Flavia Lima
Um clássico entre os anúncios do tipo "caça-clique" é a promessa, jamais cumprida, de uma revelação muito atraente, como os “segredos para transformar gordura em músculos em pouquíssimo tempo”. É clicar e percorrer um longo labirinto de frases até a frustração.
No caso de reportagem publicada pela Folha sobre os candidatos a prefeito das capitais que não declararam suas contas bancárias à Justiça Eleitoral, não foi preciso atravessar um longo labirinto para alcançar a frustração.
“Confrontado, Boulos corrige patrimônio após omitir conta bancária em declaração de bens”, dizia o título publicado no site da Folha já na quinta-feira (22) à noite.
A combinação dos verbos “confrontar” e “omitir” com a palavra “patrimônio” em uma frase sobre um candidato que, em crescimento nas pesquisas, tem como uma de suas estratégias exibir como único bem um carro popular chamou enormemente a atenção.
Ocorre que, ao clicar no link da matéria, o leitor logo fica sabendo que Boulos, sem embate algum, corrigira os dados logo após ser questionado—uma conta no banco com saldo de R$ 579,53.
O conteúdo do texto é verdadeiro e, ao expor o achado (uma conta com um pouco mais de meio salário mínimo), oferece quase uma espécie de aval ao candidato, que sai da “denúncia” sob a auréola da idoneidade moral.
O problema é que o título induz ao erro e promete muito mais do que entrega.
Segundo uma leitora, esse tipo de postura desperta desconfiança sobre outra idoneidade, a do jornal. “Não digo que a matéria não é importante, mas o título é tendencioso. A decepção foi grande”, diz ela.
“O ‘profissionalismo’ do jornal parece ser balizado na busca de cliques e em defender interesses não declarados”, disse outro leitor.
A Folha tem produzido material relevante envolvendo tanto o agora segundo colocado nas pesquisas, Celso Russomanno (Republicanos), quanto o vice de Bruno Covas (PSDB), Ricardo Nunes (MDB).
No meio disso tudo, é como se, para reforçar suas credenciais de apartidarismo, o jornal se voltasse a Boulos, provando ser capaz de tratar todos os candidatos com o mesmo ímpeto investigativo. Em tese, parece ótimo.
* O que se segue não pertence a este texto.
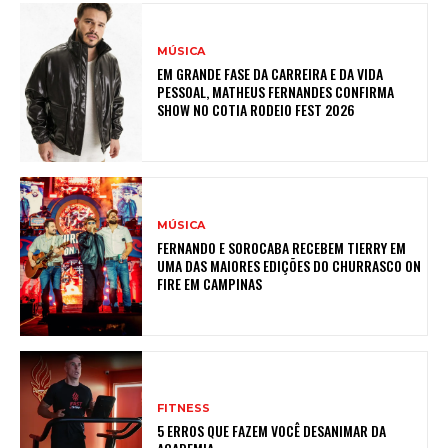
MÚSICA
EM GRANDE FASE DA CARREIRA E DA VIDA
PESSOAL, MATHEUS FERNANDES CONFIRMA
SHOW NO COTIA RODEIO FEST 2026
MÚSICA
FERNANDO E SOROCABA RECEBEM TIERRY EM
UMA DAS MAIORES EDIÇÕES DO CHURRASCO ON
FIRE EM CAMPINAS
FITNESS
5 ERROS QUE FAZEM VOCÊ DESANIMAR DA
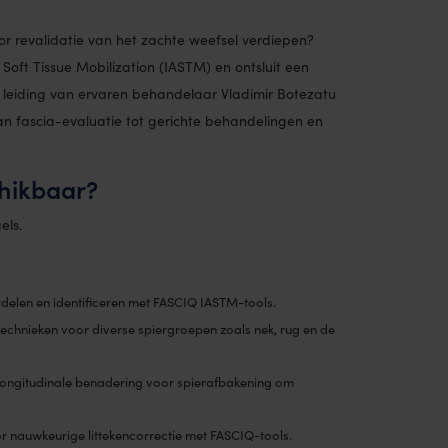
oor revalidatie van het zachte weefsel verdiepen?
Soft Tissue Mobilization (IASTM) en ontsluit een
 leiding van ervaren behandelaar Vladimir Botezatu
n fascia-evaluatie tot gerichte behandelingen en
chikbaar?
els.
rdelen en identificeren met FASCIQ IASTM-tools.
echnieken voor diverse spiergroepen zoals nek, rug en de
longitudinale benadering voor spierafbakening om
r nauwkeurige littekencorrectie met FASCIQ-tools.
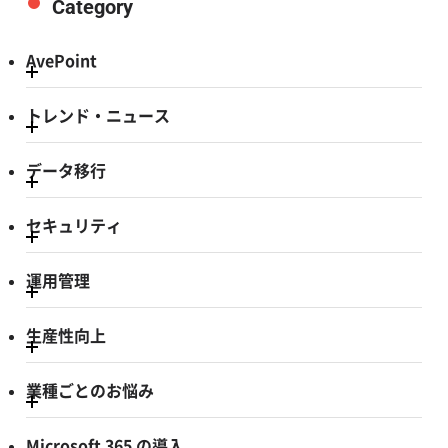
Category
AvePoint
トレンド・ニュース
データ移行
セキュリティ
運用管理
生産性向上
業種ごとのお悩み
Microsoft 365 の導入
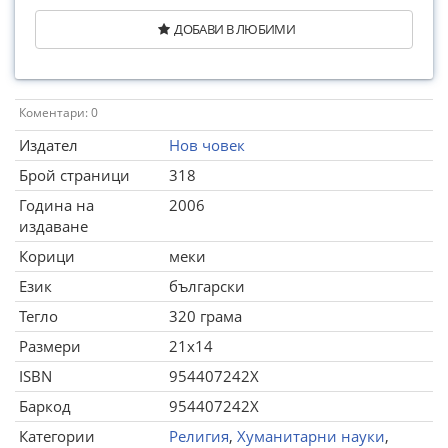
ДОБАВИ В ЛЮБИМИ
Коментари: 0
Издател
Нов човек
Брой страници
318
Година на
2006
издаване
Корици
меки
Език
български
Тегло
320 грама
Размери
21x14
ISBN
954407242X
Баркод
954407242X
Категории
Религия
,
Хуманитарни науки
,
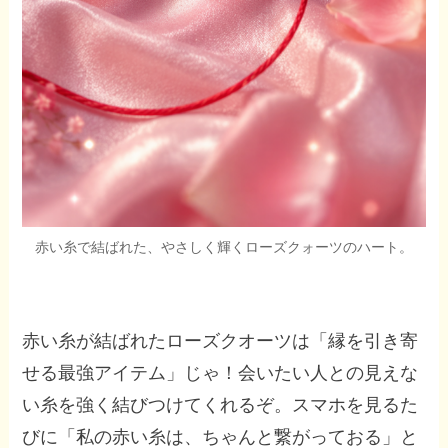
赤い糸で結ばれた、やさしく輝くローズクォーツのハート。
赤い糸が結ばれたローズクオーツは「縁を引き寄
せる最強アイテム」じゃ！会いたい人との見えな
い糸を強く結びつけてくれるぞ。スマホを見るた
びに「私の赤い糸は、ちゃんと繋がっておる」と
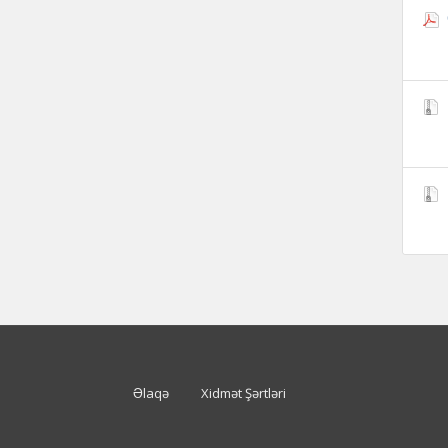
Əlaqə
Xidmət Şərtləri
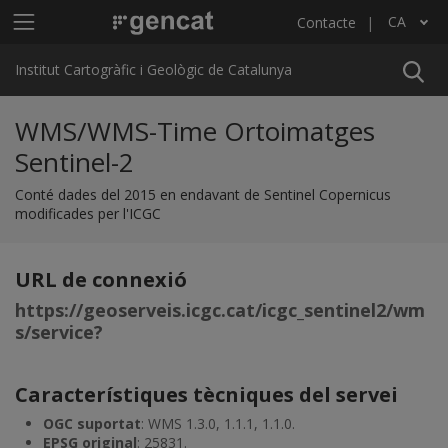
Vés al contingut
Menú principal ICGC
CA
Contacte
Llista les accions addicionals
Institut Cartogràfic i Geològic de Catalunya
WMS/WMS-Time Ortoimatges
Sentinel-2
Conté dades del 2015 en endavant de Sentinel Copernicus
modificades per l'ICGC
URL de connexió
https://geoserveis.icgc.cat/icgc_sentinel2/wm
s/service?
Característiques tècniques del servei
OGC suportat
: WMS 1.3.0, 1.1.1, 1.1.0.
EPSG original
: 25831.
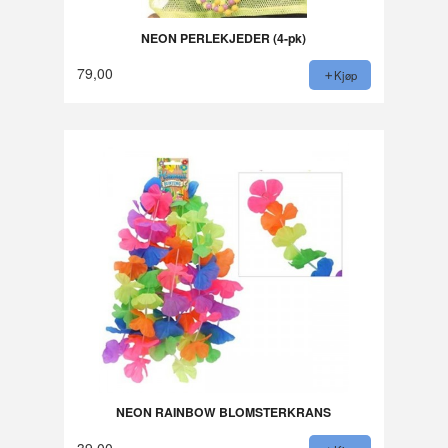
NEON PERLEKJEDER (4-pk)
79,00
Kjøp
NEON RAINBOW BLOMSTERKRANS
39,00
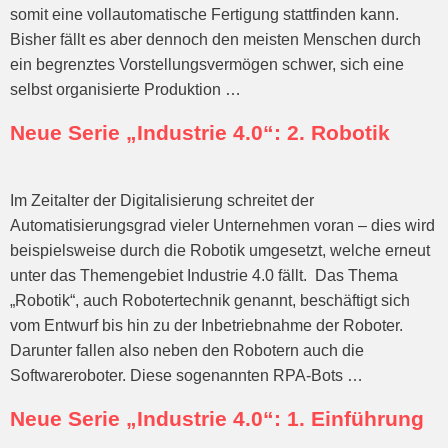
somit eine vollautomatische Fertigung stattfinden kann.
Bisher fällt es aber dennoch den meisten Menschen durch
ein begrenztes Vorstellungsvermögen schwer, sich eine
selbst organisierte Produktion …
Neue Serie „Industrie 4.0“: 2. Robotik
Im Zeitalter der Digitalisierung schreitet der
Automatisierungsgrad vieler Unternehmen voran – dies wird
beispielsweise durch die Robotik umgesetzt, welche erneut
unter das Themengebiet Industrie 4.0 fällt. Das Thema
„Robotik“, auch Robotertechnik genannt, beschäftigt sich
vom Entwurf bis hin zu der Inbetriebnahme der Roboter.
Darunter fallen also neben den Robotern auch die
Softwareroboter. Diese sogenannten RPA-Bots …
Neue Serie „Industrie 4.0“: 1. Einführung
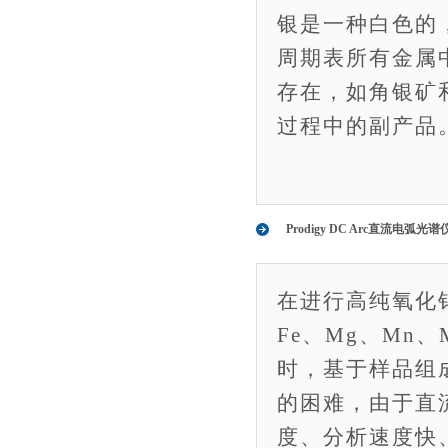
银是一种白色的
周期表所有金属
存在，如角银矿
过程中的副产品
Prodigy DC Arc直流电
在进行高纯氧化钨样
Fe、Mg、Mn、
时，基于样品组
的困难，由于直
度、分析速度快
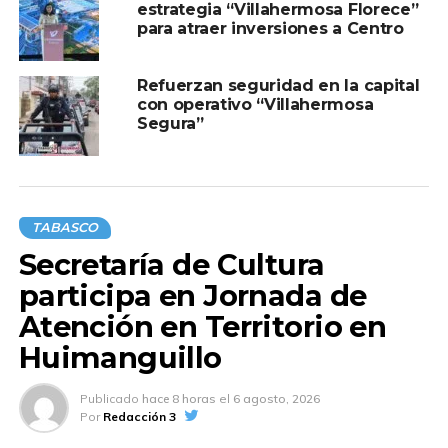
estrategia “Villahermosa Florece”
para atraer inversiones a Centro
Refuerzan seguridad en la capital
con operativo “Villahermosa
Segura”
TABASCO
Secretaría de Cultura
participa en Jornada de
Atención en Territorio en
Huimanguillo
Publicado
hace 8 horas
el
6 agosto, 2026
Por
Redacción 3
A questão é que isso não pode ser feito vendendo-se gato por lebre. Sob pena de reduzir o esforço a uma demonstração precária de imparcialidade, que parece subestimar a capacidade dos leitores de julgar o que é relevante.
Uma prova de que eles sabem fazer isso é que muitos recorreram a uma reportagem recente, que também abordou problemas na declaração de bens à Justiça, para mostrar o que é um título sóbrio e preciso: “Filipe Sabará, do Novo, retifica declaração de bens e passa de R$ 15 mil para R$ 5 milhões”.
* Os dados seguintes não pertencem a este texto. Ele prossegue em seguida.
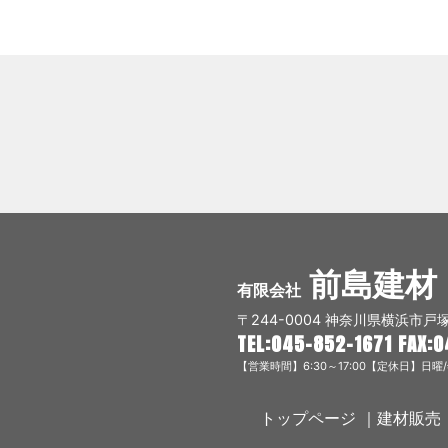
前島建材
有限会社
〒244-0004
神奈川県横浜市戸塚
TEL:045-852-1671
FAX:0
【営業時間】6:30～17:00
【定休日】日曜/
トップページ
｜
建材販売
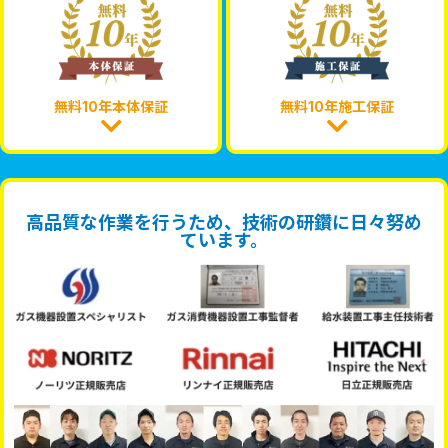
無料10年本体保証
無料10年施工保証
高品質な作業を行うため、技術の研鑽に日々努め
ています。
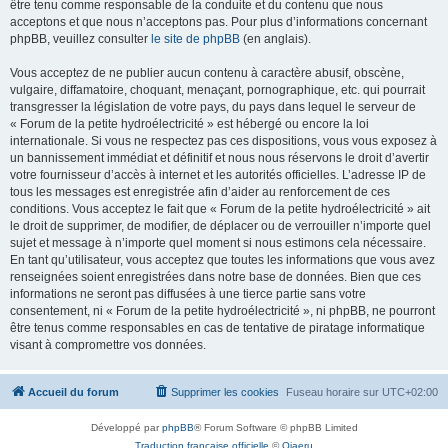
être tenu comme responsable de la conduite et du contenu que nous
acceptons et que nous n’acceptons pas. Pour plus d’informations concernant
phpBB, veuillez consulter
le site de phpBB
(en anglais).
Vous acceptez de ne publier aucun contenu à caractère abusif, obscène,
vulgaire, diffamatoire, choquant, menaçant, pornographique, etc. qui pourrait
transgresser la législation de votre pays, du pays dans lequel le serveur de
« Forum de la petite hydroélectricité » est hébergé ou encore la loi
internationale. Si vous ne respectez pas ces dispositions, vous vous exposez à
un bannissement immédiat et définitif et nous nous réservons le droit d’avertir
votre fournisseur d’accès à internet et les autorités officielles. L’adresse IP de
tous les messages est enregistrée afin d’aider au renforcement de ces
conditions. Vous acceptez le fait que « Forum de la petite hydroélectricité » ait
le droit de supprimer, de modifier, de déplacer ou de verrouiller n’importe quel
sujet et message à n’importe quel moment si nous estimons cela nécessaire.
En tant qu’utilisateur, vous acceptez que toutes les informations que vous avez
renseignées soient enregistrées dans notre base de données. Bien que ces
informations ne seront pas diffusées à une tierce partie sans votre
consentement, ni « Forum de la petite hydroélectricité », ni phpBB, ne pourront
être tenus comme responsables en cas de tentative de piratage informatique
visant à compromettre vos données.
Accueil du forum
Supprimer les cookies
Fuseau horaire sur
UTC+02:00
Développé par
phpBB
® Forum Software © phpBB Limited
Traduction française officielle
©
Qiaeru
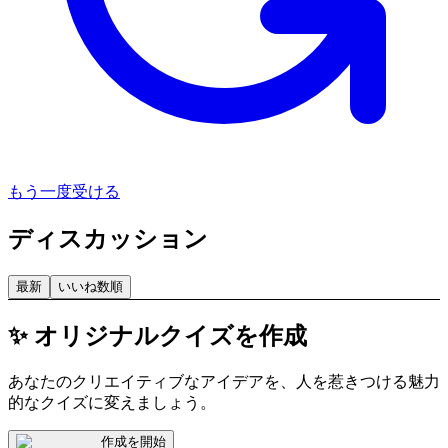
もう一度受ける
ディスカッション
最新
いいね数順
✨ オリジナルクイズを作成
あなたのクリエイティブなアイデアを、人を惹きつける魅力
的なクイズに変えましょう。
作成を開始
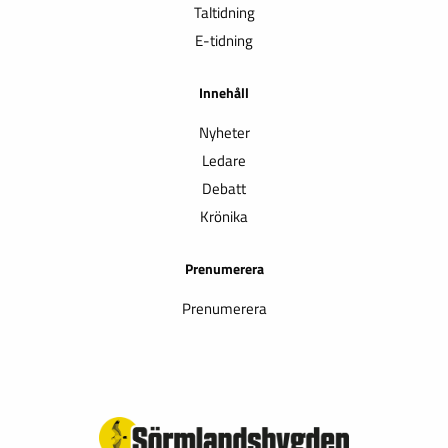
Taltidning
E-tidning
Innehåll
Nyheter
Ledare
Debatt
Krönika
Prenumerera
Prenumerera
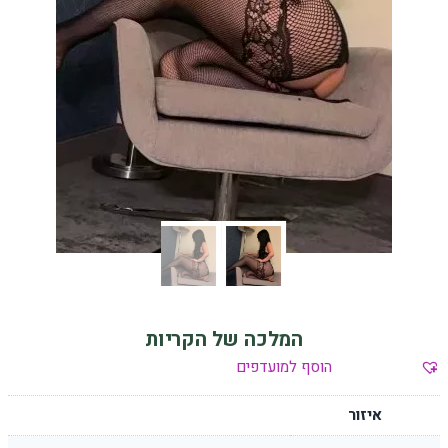
המלכה של הקריות
הוסף למועדפים
איזור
Já falei da importância de que títulos sejam claros, pois são o principal, quando não o único, ponto de contato com a notícia—algo que ganha ainda mais relevância em meio à campanha eleitoral.
A Folha tentou consertar o estrago, incluindo no título a informação de que o “candidato diz ter R$ 579,53 no banco”.
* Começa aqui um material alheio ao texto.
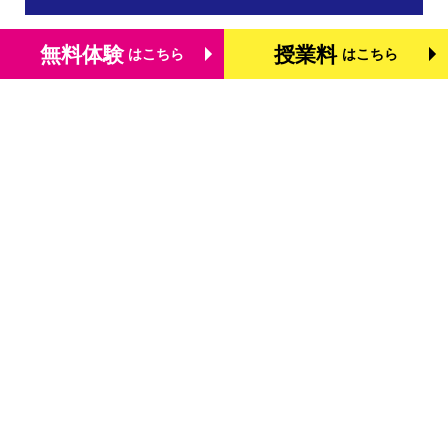
無料体験
授業料
はこちら
はこちら
トップページ
個別学習塾『DOJO』の特長
基礎学力を測る検定「TOFAS」
小学生のタブレット学習
お役立ちコラム
体験談・口コミ
お知らせ
よくあるご質問
教室を探す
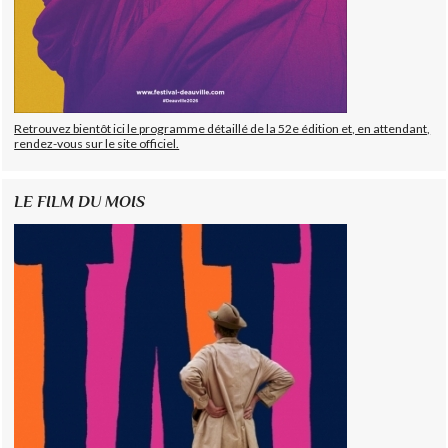
Retrouvez bientôt ici le programme détaillé de la 52e édition et, en attendant,
rendez-vous sur le site officiel.
LE FILM DU MOIS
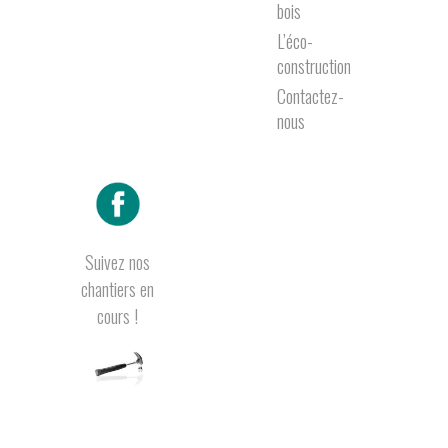
bois
L’éco-
construction
Contactez-
nous
Suivez nos
chantiers en
cours !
Mais uma vez, os próprios leitores sugeriram outras opções: “Boulos declara R$ 579 que havia omitido à Justiça eleitoral”; “Boulos corrige declaração de bens para incluir saldo de R$ 579,53 em conta”; “Confrontado, Boulos corrige patrimônio após omitir conta bancária com R$ 579 reais”.
Como lembrou um leitor, jornalismo de qualidade exige recursos. Se a Folha quer se mostrar imparcial, invista em investigação, não em títulos dúbios ou capciosos.
Selecionar os acontecimentos mais relevantes, ordená-los segundo sua importância relativa, facilitar a sua compreensão, garantir a qualidade do conteúdo e estabelecer nexos além do óbvio são procedimentos cruciais, segundo o Manual da Redação.
Além de desapontar em alguns desses aspectos, o jornal pareceu tratar o leitor como alguém com capacidade reduzida de avaliar as informações que lhe são entregues e para quem a mera sugestão de equivalência de tratamento entre os candidatos seria suficiente. É o leitor quem sugere que está na hora de amadurecer essa relação.